Higher perspective
Daddy asked me “why are you crying?”
and I said “I broke the vase.
The flowers have fallen,
they’re spread all over,
the water’s flowing away…”
Daddy asked me “why are you crying?”
as He gathered the flowers again.
We watched the water wind away
forming patterns and pathways.
Daddy asked me “why are you crying?”
I said “I broke the vase.”
He said I set the flowers free
then He gave them all to me.
It’s sometimes a bit crazy how long and how strange the journey is for my heart to understand what my brain is telling me and visa versa. I had this picture, from God, recently. Of two diverging pathways and a vine from each reaching up and intertwining in the middle. I couldn’t figure out what this meant until a friend pointed out the obvious. I also didn’t know what to think when God told me to not dislike my “international heart.” I seem to be so caught and focused on being there or here or over there. But it seems like perhaps all are correct. He said it’s not about “L.A. vs. Bournemouth.” And yet I assumed then I would have to lose one.

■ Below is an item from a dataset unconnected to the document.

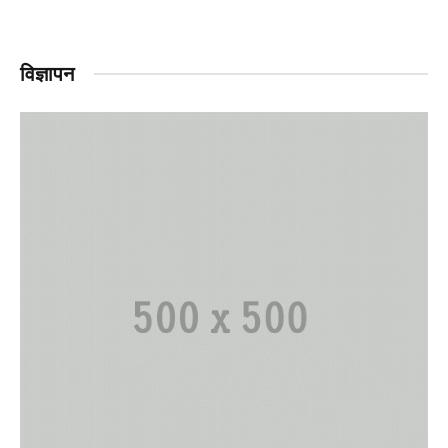
विज्ञापन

What if God’s way is not our way? What if His thoughts are not our thoughts? What if the dream I have for my life in all it’s bigness and complexity were just a tiny glimmer of what the real plan is that God has for me?
I am so limiting of myself but especially oh how often I limit God.
“For as the rain and the snow come down from heaven and do not return there but water the earth, making it bring forth and sprout, giving seed to the sower and bread to the eater, so my word be that goes out from my mouth; it shall not return to me empty; but it shall accomplish that which I purpose and shall succeed in the thing for which I sent it.” (Isaiah 55 10-11)

Best advice I ever got was to “Bloom where you’re planted” and leave the shape of the vine and the fruit of that blooming in the care of He who prunes and keeps you – I hope that’s not too simplistic. I know what your facing is hard and uncertain, but your so open to God – trust in that.